How Was It? - China in a Nutshell

One of the biggest issues I face after travelling is answering this question: "How was it?" I hate this question for the same reason I won't allow my students to use the words "good" or "interesting." It's so vague that I have nowhere to begin. All I have is a nebulous iota of comprehension. Luckily, in the three-quarters of a year I have until my inevitable return to the States, I will have the opportunity to avoid answering this question by keeping you well updated and trying my best to answer that horrendous question.

Disclaimer: this is my experience only. Other people may experience China differently.

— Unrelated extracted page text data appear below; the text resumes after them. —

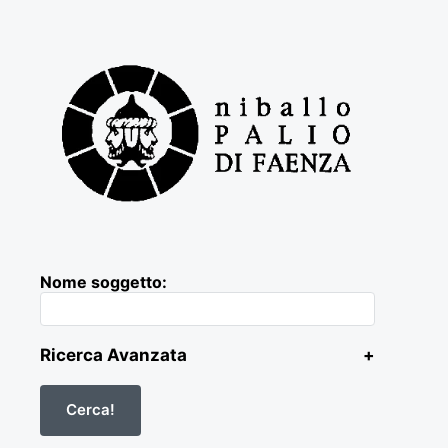
Nome soggetto:
Ricerca Avanzata
+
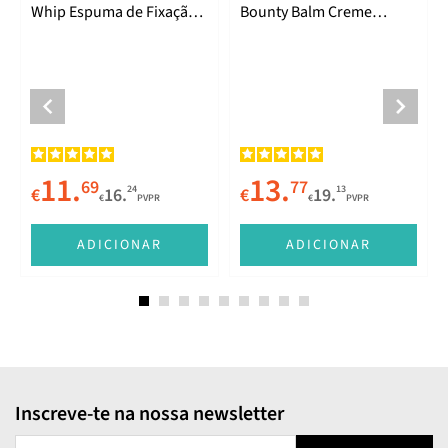
Whip Espuma de Fixação
Bounty Balm Creme
Flexível 200ml
Intenso de Caracóis 150ml
11.
13.
69
77
24
13
€
16.
€
19.
€
PVPR
€
PVPR
E
ADICIONAR
ADICIONAR
Inscreve-te na nossa newsletter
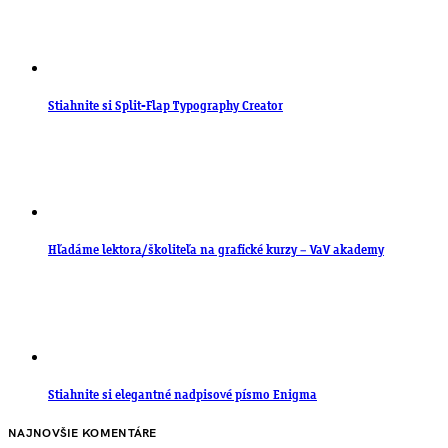
Stiahnite si Split-Flap Typography Creator
Hľadáme lektora/školiteľa na grafické kurzy – VaV akademy
Stiahnite si elegantné nadpisové písmo Enigma
NAJNOVŠIE KOMENTÁRE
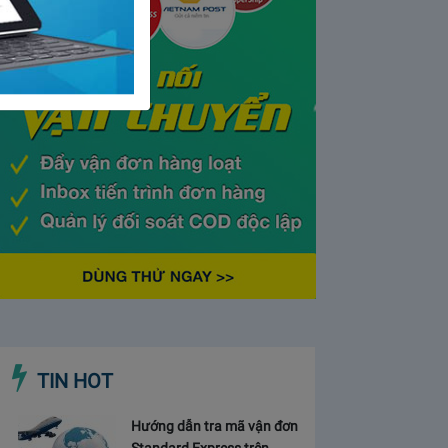
TIN HOT
Hướng dẫn tra mã vận đơn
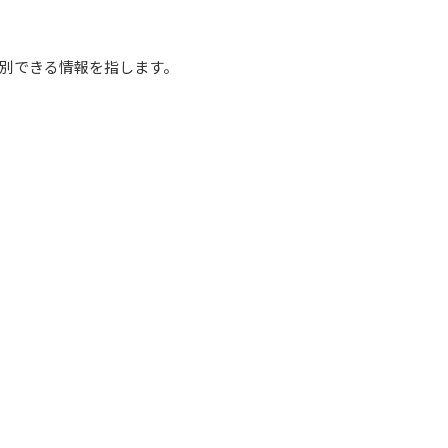
別できる情報を指します。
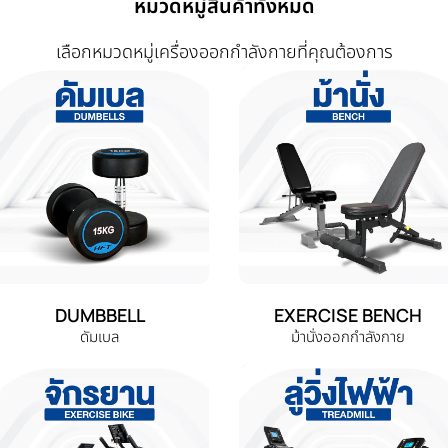
หมวดหมู่สินค้าทั้งหมด
เลือกหมวดหมู่เครื่องออกกำลังกายที่คุณต้องการ
DUMBBELL
EXERCISE BENCH
ดัมเบล
ม้านั่งออกกำลังกาย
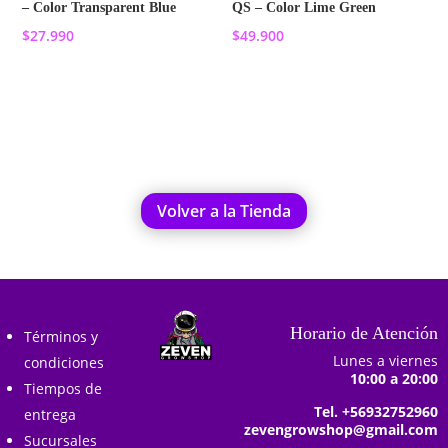
– Color Transparent Blue
QS – Color Lime Green
$
27.990
$
49.900
Añadir al carrito
Añadir al carrito
Volver a la Tienda
Horario de Atención
Términos y
Lunes a viernes
condiciones
10:00 a 20:00
Tiempos de
Tel. +56932752960
entrega
zevengrowshop@gmail.com
Sucursales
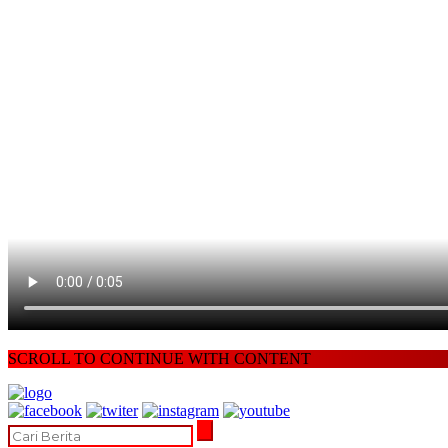
SCROLL TO CONTINUE WITH CONTENT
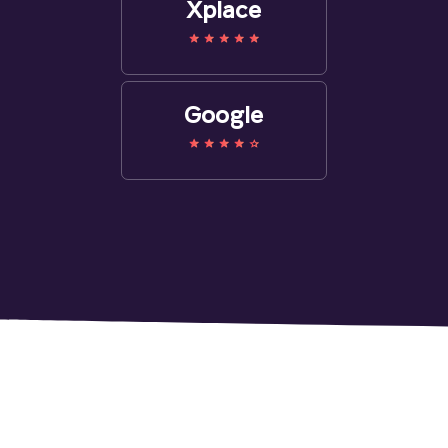
Xplace
Google
Інші роботи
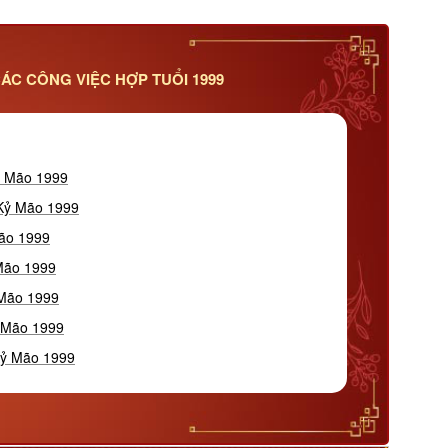
ÁC CÔNG VIỆC HỢP TUỔI 1999
ỷ Mão 1999
 Kỷ Mão 1999
Mão 1999
 Mão 1999
 Mão 1999
ỷ Mão 1999
Kỷ Mão 1999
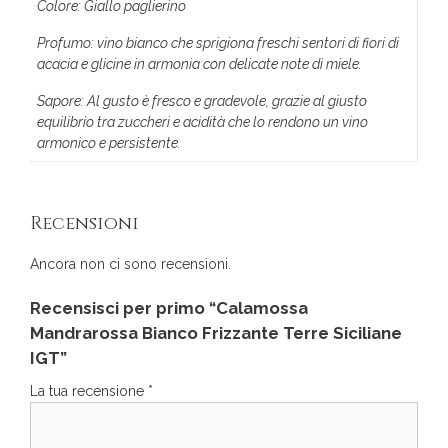
Colore: Giallo paglierino
Profumo: vino bianco che sprigiona freschi sentori di fiori di
acacia e glicine in armonia con delicate note di miele.
Sapore: Al gusto è fresco e gradevole, grazie al giusto
equilibrio tra zuccheri e acidità che lo rendono un vino
armonico e persistente.
Recensioni
Ancora non ci sono recensioni.
Recensisci per primo “Calamossa
Mandrarossa Bianco Frizzante Terre Siciliane
IGT”
La tua recensione
*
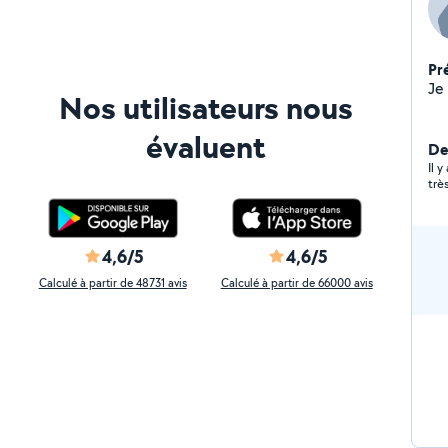
Pr
Nos utilisateurs nous
évaluent
Der
Il 
trè
4,6/5
4,6/5
Calculé à partir de 48731 avis
Calculé à partir de 66000 avis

China can be summed up in an acronym, TIC: This Is China. Did anyone see Blood Diamond? Leonardo DiCaprio has a very memorable line. Because the blood shed and time spent dodging criminals and in turn becoming criminals were so frequent, he says, "This is Africa." Well, this is China. Despite the proverbial iron fist and the supposed mountains of regulation, this place survives in anarchy. Here are some things we see on a fairly regular basis:

  • Kids using the bathroom on the street. At the zoo, a kid who was probably, like, 11 whipped it out and took a long-stream piss. Kids also take a dump on the street.
  • Littering within full view of a trashcan.
  • Cars on the sidewalks. Generally, they careen down the sidewalks without slowing down. Because why use your brakes when your horn will suffice?
  • What I have dubbed "the apron." Kids up to about the age 4 or 5 wear this. It's essentially an apron, but without any clothes under it and a whole for your junk to hang out of. 
  • Perpetually unflushed public restrooms.
  • People trying to sell rodent traps and pesticides on a travelling cart.
  • People trying to sell big buckets of seafood that have been festering all day in the sun and smog.
  • Mandatory nap time. Everyday between about 12:00 and 2:00 almost all the country just falls asleep. Wherever they are. It's bizarre.
I don't know what else to say except this place is really very weird. Jake keeps likening it to America in the '70s, but I don't really think that does it justice. The weirdest thing is that my students keep insisting Qinhuangdao is so clean and fresh compared to other cities - in fact, the words "crystal clear beaches" have come up frequently - and I feel like this is something they were taught in school to memorize and see for fear of, I don't know, being exiled.

In summation, China is a really unusual place.

1 comment:

  1. I want to see pictures of this Apron and these sleeping people. I'm sure I would giggle.